UPDATE: Since FCPX version 10.0.3 all transitions are applied using “avaliable media” – using the media that exists outside of a clips preexisting in and out points. If there is not enough media avaliable to complete the transition FCPX will prompt and ask if you’d like to create a “full overlap” transition instead.
When you add transitions in Final Cut Pro X, the default behavior is to use your material already edited in the Timeline, rather than to use material from your shots’ handles. (Drawing from shot handles is, of course, the “old” way of doing things in previous versions of Final Cut Pro, as well as most other editing software.)
So, what does this mean? Well, this new way of doing things results in the duration of your A-side and B-side shots—as well as your entire sequence—becoming shorter with each transition you apply. This is certainly not always desirable, especially when you have timed out your show perfectly. In fact, I’d argue that you’d almost never want to apply transitions in this way, since good editors spend a lot of time finding the perfect IN and OUT points for each shot—and you don’t want to compromise that by 15 or 30 frames per edit. After all, editing is all about precision—often down to the single frame.
Let’s go quickly over the mechanics of adding a transition, and then discuss how to solve potential problems.
To add a transition:
- While in Selection Mode, click on a transition, and press Command+T. (The default transition type is the cross dissolve.)
A transition is added. By default, it is one second long and centered on the cut, with 15 frames from each side having been used to create the transition. The duration of the sequence is thus shortened by one full second.
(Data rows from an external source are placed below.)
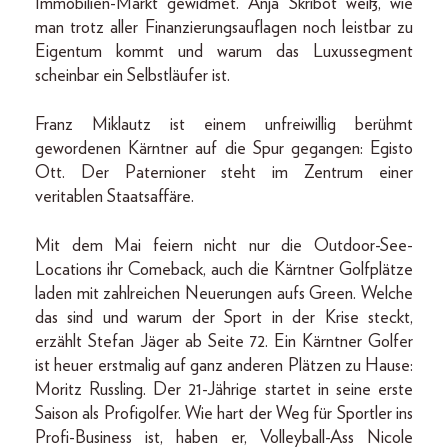
Immobilien-Markt gewidmet. Anja Skribot weiß, wie
man trotz aller Finanzierungsauflagen noch leistbar zu
Eigentum kommt und warum das Luxussegment
scheinbar ein Selbstläufer ist.
Franz Miklautz ist einem unfreiwillig berühmt
gewordenen Kärntner auf die Spur gegangen: Egisto
Ott. Der Paternioner steht im Zentrum einer
veritablen Staatsaffäre.
Mit dem Mai feiern nicht nur die Outdoor-See-
Locations ihr Comeback, auch die Kärntner Golfplätze
laden mit zahlreichen Neuerungen aufs Green. Welche
das sind und warum der Sport in der Krise steckt,
erzählt Stefan Jäger ab Seite 72. Ein Kärntner Golfer
ist heuer erstmalig auf ganz anderen Plätzen zu Hause:
Moritz Russling. Der 21-Jährige startet in seine erste
Saison als Profigolfer. Wie hart der Weg für Sportler ins
Profi-Business ist, haben er, Volleyball-Ass Nicole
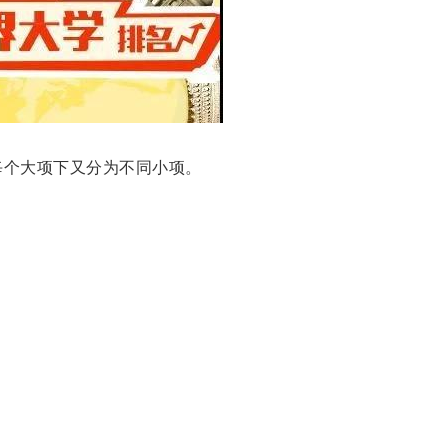
每个大项下又分为不同小项。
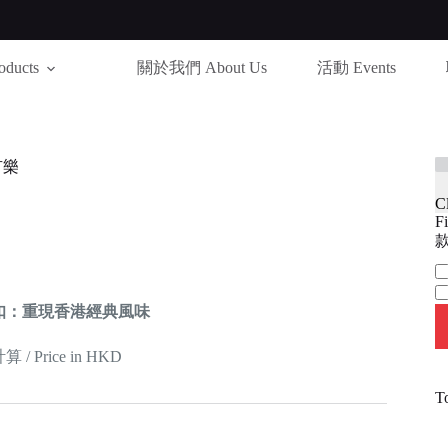
ducts
關於我們 About Us
活動 Events
有樂
C
Fi
款
Ca
扣：重現香港經典風味
 Price in HKD
T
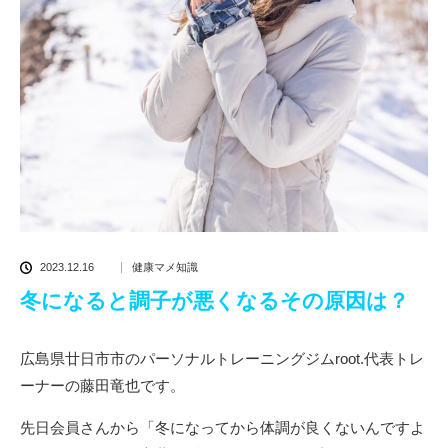
2023.12.16
健康マメ知識
冬になると調子が悪くなるその原因は？
広島県廿日市市のパーソナルトレーニングジムroot.代表トレ
ーナーの藤田竜也です。
先日会員さんから「冬になってから体調が良くないんですよ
Notice that the connected audio, which was previously perfectly aligned with the B-roll, now extends a full second beyond the end of the video.
Ok, so this type of behavior is fine for shots that you just throw into the Timeline, without any dependence on sync elements such as narration, music, sound effects, etc. But for the majority of projects, clips in your Timeline hardly exist in a vacuum. Therefore, randomly shortening your shots and potentially throwing your sequence out of sync can be quite detrimental.
To switch transition behavior back to “traditional” methods:
- Choose Available Media from the Apply transitions using drop-down menu within Final Cut Pro X Preferences (Command + ,)
By switching to Available Media, you’ll avoid undesired shot reduction and sync drift. (Of course, this does introduce potential new problems when you don’t have enough “clean” extra media in your handles to create a cross dissolve. For instance, if your handle contains a few frames of your show slate, that image will appear in your transition.) But, with a little rippling and/or shortening your transition duration, this is easily solvable.
Note: One way to make sure that you have enough clean transition media is to use the Precision Editor, which you can learn about in this PremiumBeat video tutorial.
What if you want to get rid of a Full Overlap Transition?
If you decide that you need to change your transition type (for any or all of the reasons outlined above), do not simply delete your Full Overlap transition! If you do this, your project would still be shortened by one second. Because rather than restoring the media, FCP X instead creates a brand new edit point in the middle of the now-deleted transition. So, if you want to restore the media, you should instead press Undo (Command+Z). If you can’t Undo, you will need to Ripple the frames back into existence, and then re-apply the transition using the Available Media method.